[DATA FOR THIS EXERCISE]

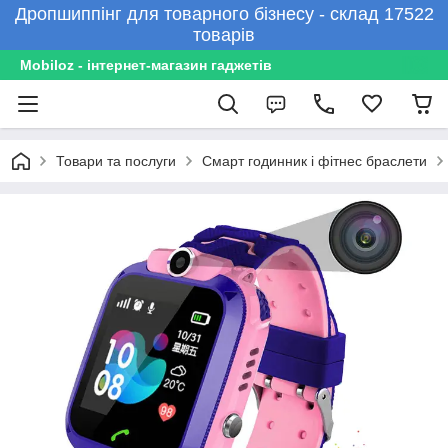
Дропшиппінг для товарного бізнесу - склад 17522
товарів
Mobiloz - інтернет-магазин гаджетів
Товари та послуги
Смарт годинник і фітнес браслети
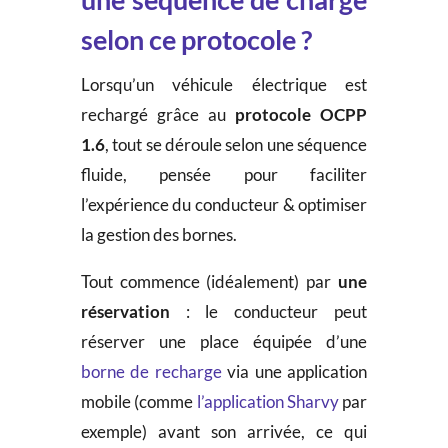
selon ce protocole ?
Lorsqu’un véhicule électrique est
rechargé grâce au
protocole OCPP
1.6
, tout se déroule selon une séquence
fluide, pensée pour faciliter
l’expérience du conducteur & optimiser
la gestion des bornes.
Tout commence (idéalement) par
une
réservation
: le conducteur peut
réserver une place équipée d’une
borne de recharge
via une application
mobile (comme
l’application Sharvy
par
exemple) avant son arrivée, ce qui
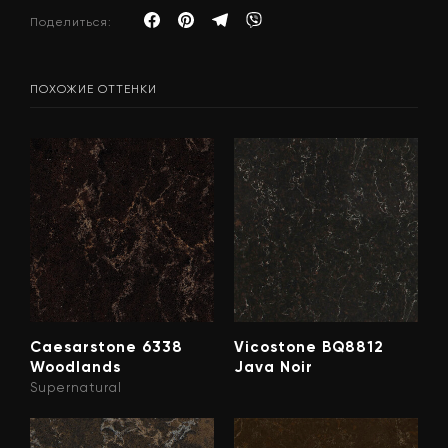
Поделиться:
ПОХОЖИЕ ОТТЕНКИ
Caesarstone 6338
Vicostone BQ8812
Woodlands
Java Noir
Supernatural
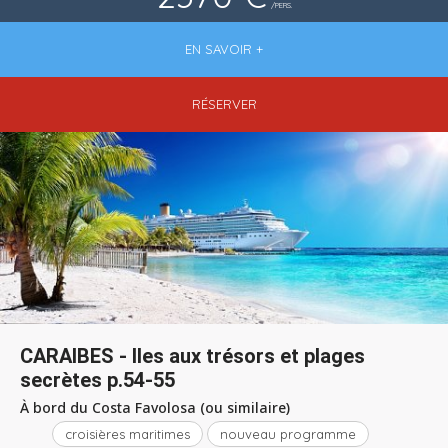
/PERS.
EN SAVOIR +
RÉSERVER
CARAIBES - Iles aux trésors et plages
secrètes p.54-55
À bord du Costa Favolosa (ou similaire)
croisières maritimes
nouveau programme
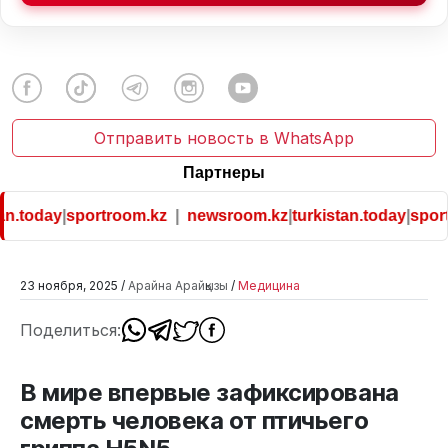
Отправить новость в WhatsApp
Партнеры
n.today
|
sportroom.kz
|
newsroom.kz
|
turkistan.today
|
sport
23 ноября, 2025 /
Арайна Арайқызы
/
Медицина
Поделиться:
В мире впервые зафиксирована
смерть человека от птичьего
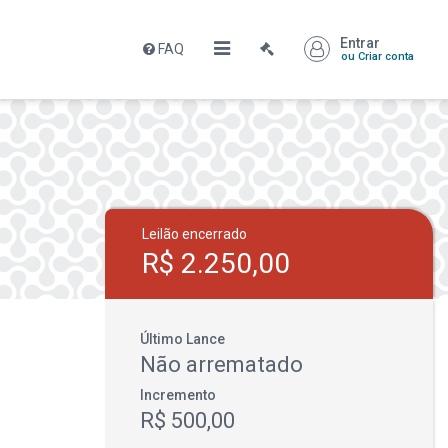
Entrar
FAQ
ou Criar conta
Leilão encerrado
R$ 2.250,00
Último Lance
Não arrematado
Incremento
R$ 500,00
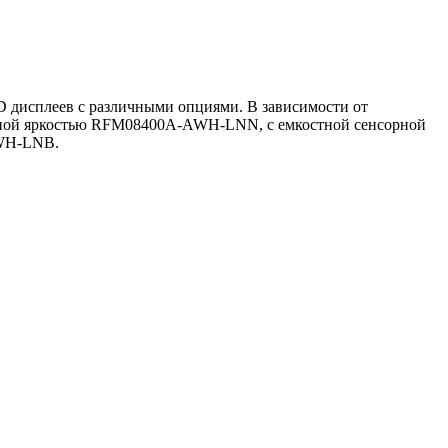
CD дисплеев с различными опциями. В зависимости от
ной яркостью RFM08400A-AWH-LNN, с емкостной сенсорной
AWH-LNB.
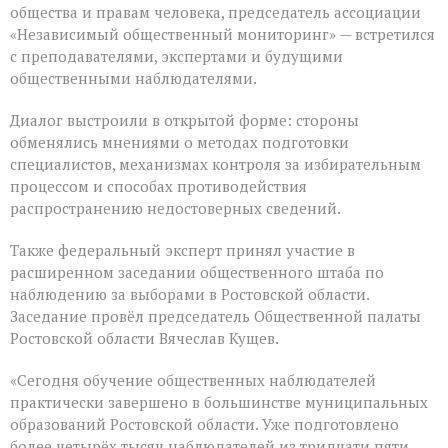
общества и правам человека, председатель ассоциации
«Независимый общественный мониторинг» — встретился
с преподавателями, экспертами и будущими
общественными наблюдателями.
Диалог выстроили в открытой форме: стороны
обменялись мнениями о методах подготовки
специалистов, механизмах контроля за избирательным
процессом и способах противодействия
распространению недостоверных сведений.
Также федеральный эксперт принял участие в
расширенном заседании общественного штаба по
наблюдению за выборами в Ростовской области.
Заседание провёл председатель Общественной палаты
Ростовской области Вячеслав Кущев.
«Сегодня обучение общественных наблюдателей
практически завершено в большинстве муниципальных
образований Ростовской области. Уже подготовлено
более четырёх тысяч наблюдателей из тридцати пяти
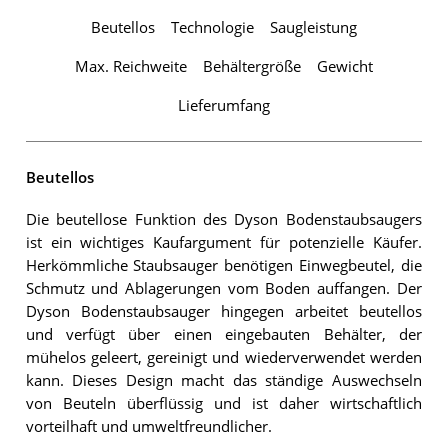
Beutellos
Technologie
Saugleistung
Max. Reichweite
Behältergröße
Gewicht
Lieferumfang
Beutellos
Die beutellose Funktion des Dyson Bodenstaubsaugers
ist ein wichtiges Kaufargument für potenzielle Käufer.
Herkömmliche Staubsauger benötigen Einwegbeutel, die
Schmutz und Ablagerungen vom Boden auffangen. Der
Dyson Bodenstaubsauger hingegen arbeitet beutellos
und verfügt über einen eingebauten Behälter, der
mühelos geleert, gereinigt und wiederverwendet werden
kann. Dieses Design macht das ständige Auswechseln
von Beuteln überflüssig und ist daher wirtschaftlich
vorteilhaft und umweltfreundlicher.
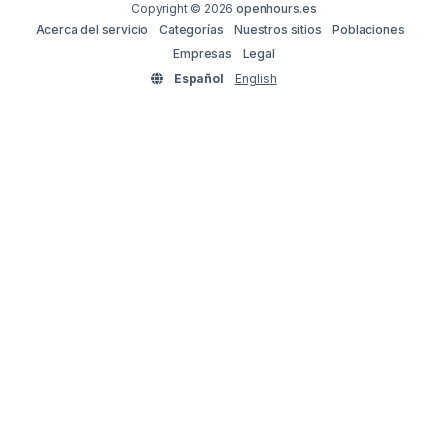
Copyright © 2026
openhours.es
Acerca del servicio
Categorías
Nuestros sitios
Poblaciones
Empresas
Legal
Español
English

[/DATA FOR THIS EXERCISE]

■ **ACTION ITEM**
Write out the lines of the material above exactly, from its first line through the line that contains "Die beutellose Funktion", so that no picture appears in the copy.

■ **EXERCISE OUTPUT**
Дропшиппінг для товарного бізнесу - склад 17522
товарів
Mobiloz - інтернет-магазин гаджетів
Товари та послуги
Смарт годинник і фітнес браслети
selon ce protocole ?
Lorsqu’un véhicule électrique est
rechargé grâce au
protocole OCPP
1.6
, tout se déroule selon une séquence
fluide, pensée pour faciliter
l’expérience du conducteur & optimiser
la gestion des bornes.
Tout commence (idéalement) par
une
réservation
: le conducteur peut
réserver une place équipée d’une
borne de recharge
via une application
mobile (comme
l’application Sharvy
par
exemple) avant son arrivée, ce qui
Поделиться:
ПОХОЖИЕ ОТТЕНКИ
Caesarstone 6338
Vicostone BQ8812
Woodlands
Java Noir
Supernatural
/PERS.
EN SAVOIR +
RÉSERVER
CARAIBES - Iles aux trésors et plages
secrètes p.54-55
À bord du Costa Favolosa (ou similaire)
croisières maritimes
nouveau programme
Отправить новость в WhatsApp
Партнеры
n.today
|
sportroom.kz
|
newsroom.kz
|
turkistan.today
|
sport
23 ноября, 2025 /
Арайна Арайқызы
/
Медицина
Поделиться:
В мире впервые зафиксирована
смерть человека от птичьего
Entrar
FAQ
ou Criar conta
Leilão encerrado
R$ 2.250,00
Último Lance
Não arrematado
Incremento
R$ 500,00
CD дисплеев с различными опциями. В зависимости от
ной яркостью RFM08400A-AWH-LNN, с емкостной сенсорной
AWH-LNB.
общества и правам человека, председатель ассоциации
«Независимый общественный мониторинг» — встретился
с преподавателями, экспертами и будущими
общественными наблюдателями.
Диалог выстроили в открытой форме: стороны
обменялись мнениями о методах подготовки
специалистов, механизмах контроля за избирательным
процессом и способах противодействия
распространению недостоверных сведений.
Также федеральный эксперт принял участие в
расширенном заседании общественного штаба по
наблюдению за выборами в Ростовской области.
Заседание провёл председатель Общественной палаты
Ростовской области Вячеслав Кущев.
«Сегодня обучение общественных наблюдателей
практически завершено в большинстве муниципальных
образований Ростовской области. Уже подготовлено
более четырёх тысяч наблюдателей из тридцати пяти
Beutellos
Technologie
Saugleistung
Max. Reichweite
Behältergröße
Gewicht
Lieferumfang
Beutellos
Die beutellose Funktion des Dyson Bodenstaubsaugers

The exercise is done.